Let’s begin with comfortable.
If you’ve ever ridden a long day wearing only jeans, you may have experienced friction and soreness from the rough fabric.
Many years ago, somewhere, somehow, a cowboy put on a pair of ladies’ leotards underneath his riding jeans.
Light, synthetic long underwear will not only keep this bashful cowboy warm in chilly weather, but will greatly reduce the friction between skin and denim. Photo: Courtesy of Stan Walchuk, Jr.
What he discovered was a smoother, frictionless, more enjoyable ride. It likely put a dent in his male ego, but kudos to the guy anyway.
These days long underwear, tops and bottoms, come in polyester, polypropylene, and silk blends. They provide the same relief as leotards and are practical in the spring, summer, and fall. They also wick away moisture and regulate body temperature. Male or female, you owe it to yourself to try a pair on your next ride.
Gloves can protect your hands and keep them warm and dry in cold, wet weather. We generally avoid leather gloves as they get sloppy when wet, do not keep hands dry, and end up looking like pretzels when left too long to dry next to the fire.
When it comes to gloves, here’s a rare case where cheaper may actually be better. Try a pair of ten dollar, light, synthetic, Thinsulate™ lined ski gloves. They are generally waterproof and will probably keep your hands warmer than most lined leather gloves. Gloves are easily lost or ruined so on longer trips we generally take several pairs of light ski gloves and a thinner form-fitting glove for milder days.
Leather gloves (right) are great for working with horses in fair weather, but under variable weather conditions, synthetic alternatives can be more practical, such as Thinsulate™ lined ski gloves (left). For milder weather, lighter synthetic gloves (middle) can come in handy. Photo: Courtesy of Stan Walchuk, Jr.
For keeping the rest of you warm and dry there are so many types of clothing materials on the market that you’d have to be a scientist to fully understand the technology behind them. The one thing to keep in mind is the importance of choosing fabrics that help regulate body temperature.

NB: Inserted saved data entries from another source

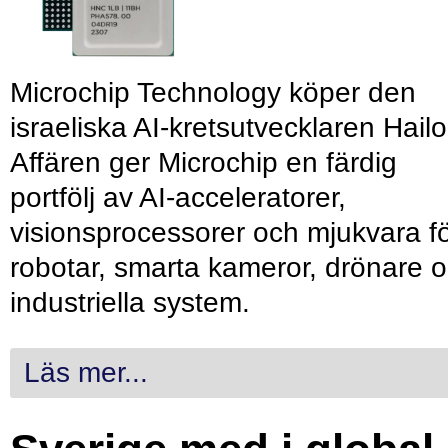
Microchip Technology köper den
israeliska AI-kretsutvecklaren Hailo
Affären ger Microchip en färdig
portfölj av AI-acceleratorer,
visionsprocessorer och mjukvara f
robotar, smarta kameror, drönare 
industriella system.
Läs mer...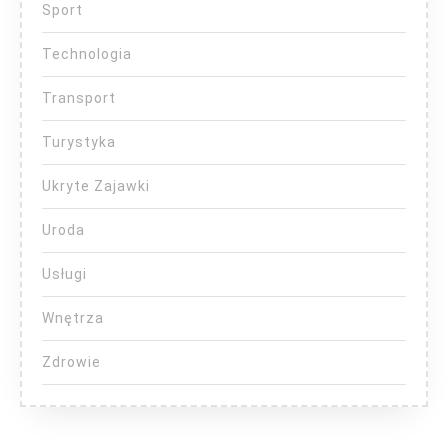
Sport
Technologia
Transport
Turystyka
Ukryte Zajawki
Uroda
Usługi
Wnętrza
Zdrowie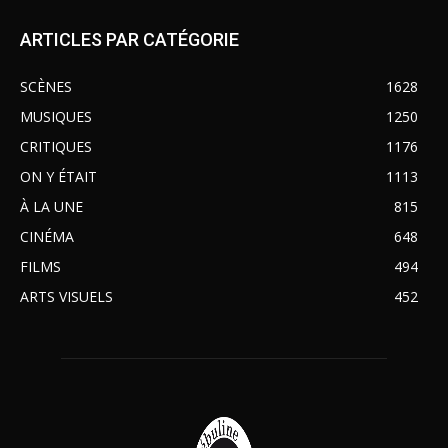
ARTICLES PAR CATÉGORIE
SCÈNES
1628
MUSIQUES
1250
CRITIQUES
1176
ON Y ÉTAIT
1113
À LA UNE
815
CINÉMA
648
FILMS
494
ARTS VISUELS
452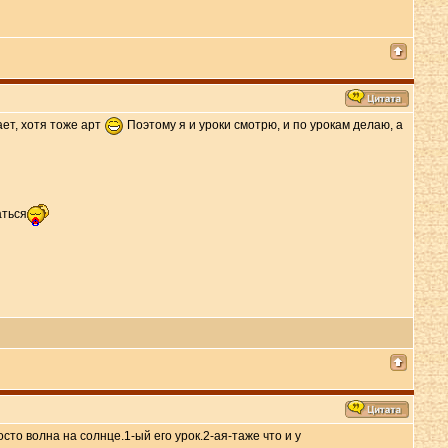
ает, хотя тоже арт
Поэтому я и уроки смотрю, и по урокам делаю, а
аться
то волна на солнце.1-ый его урок.2-ая-таже что и у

Weather changes on the trail are standard fare and a major factor in comfort is a layer that breaks the wind. Sport and work wear stores carry a variety of all-weather garments that break the wind, repel water, and breathe to reduce the moisture against your skin. Although bulkier, there is wisdom in the traditional concept of layers of cotton, wool, and a windbreak, items you likely have on hand.
Those light ski or snowboarding jackets and pants make excellent all-weather riding gear for inclement weather. Add a light Thinsulate™ lined vest to your cantle pack as well. It weighs next to nothing and adds a whole new layer of warmth and comfort on cold mornings, days, and especially cold nights in your sleeping bag. On warm nights it will also serve exceptionally well as a pillow.

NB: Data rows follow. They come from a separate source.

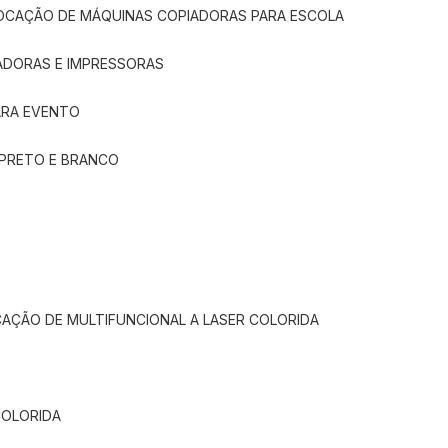
LOCAÇÃO DE MÁQUINAS COPIADORAS PARA ESCOLA
ADORAS E IMPRESSORAS
ARA EVENTO
 PRETO E BRANCO
CAÇÃO DE MULTIFUNCIONAL A LASER COLORIDA
COLORIDA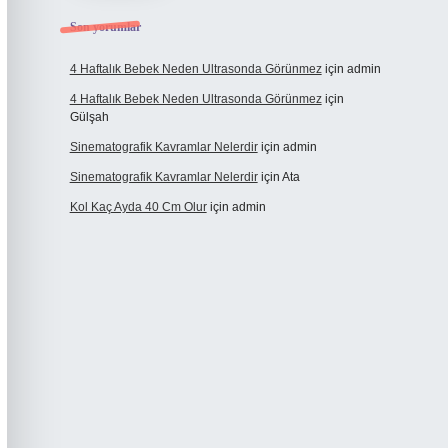
Son yorumlar
4 Haftalık Bebek Neden Ultrasonda Görünmez
için
admin
4 Haftalık Bebek Neden Ultrasonda Görünmez
için
Gülşah
Sinematografik Kavramlar Nelerdir
için
admin
Sinematografik Kavramlar Nelerdir
için
Ata
Kol Kaç Ayda 40 Cm Olur
için
admin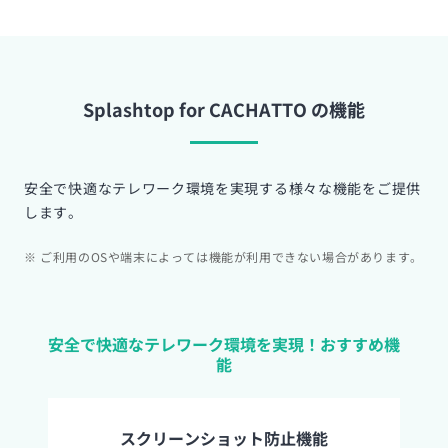
Splashtop for CACHATTO の機能
安全で快適なテレワーク環境を実現する様々な機能をご提供
します。
※ ご利用のOSや端末によっては機能が利用できない場合があります。
安全で快適なテレワーク環境を実現！おすすめ機
能
スクリーンショット防止機能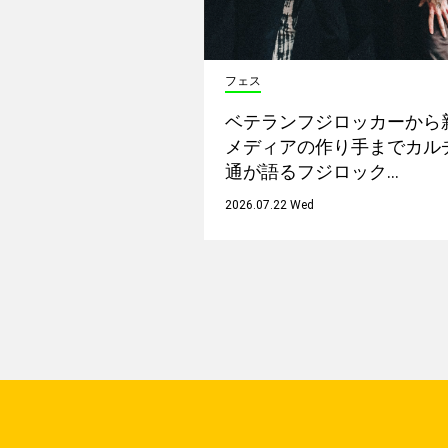
フェス
ベテランフジロッカーから
メディアの作り手までカル
通が語るフジロック…
2026.07.22 Wed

Rain gear needs to be waterproof, tear resistant, and made of fabrics that breathe. The author favours a rain jacket and pants as they offer freedom of movement while walking on foot, particularly in brushy country. Photo: Courtesy of Stan Walchuk, Jr.
I find that choosing rain gear is like choosing a partner. You’ve got to try on different sizes, shapes, colours, and models to see what suits your lifestyle and freedom of movement. You don’t want to feel cramped or slimy in miserable weather.
Try to avoid cheap plastics and synthetics as they will be ripped and ruined with the first thicket you push through. Trail riders should look for rain gear that is tear resistant.
Because I do a lot of walking during long days on the trail, I prefer the freedom of movement offered by a jacket and pants system, as opposed to a long oilskin outback-style coat. I do, however, use a long-legged oilskin coat for rides where I expect to ride most of the time.
Oilskin coats are made of oil and wax impregnated cotton. They are 100 percent water proof, and will remain so, as long as they are properly cared for.
They come in different weights. My first one was a full length heavy thing that soon became stiff. It was like walking around in a full length cardboard box with a hole cut out for my head. Full length outback coats do have the advantage of spreading out and keeping the saddle drier. Now I often use a medium weight, mid length outback with good rain pants.
Full length oilskin slickers offer the advantage of spreading out over the saddle and rider’s legs to protect them from rain and sharp branches. Photo: Courtesy of Stan Walchuk, Jr.
Notice that I have not mentioned rain ponchos. I do not consider them serious trail gear. They expose arms and legs and flap around noisily which makes for good spook practice for your horse, not necessarily a desirable thing when riding out on the trail.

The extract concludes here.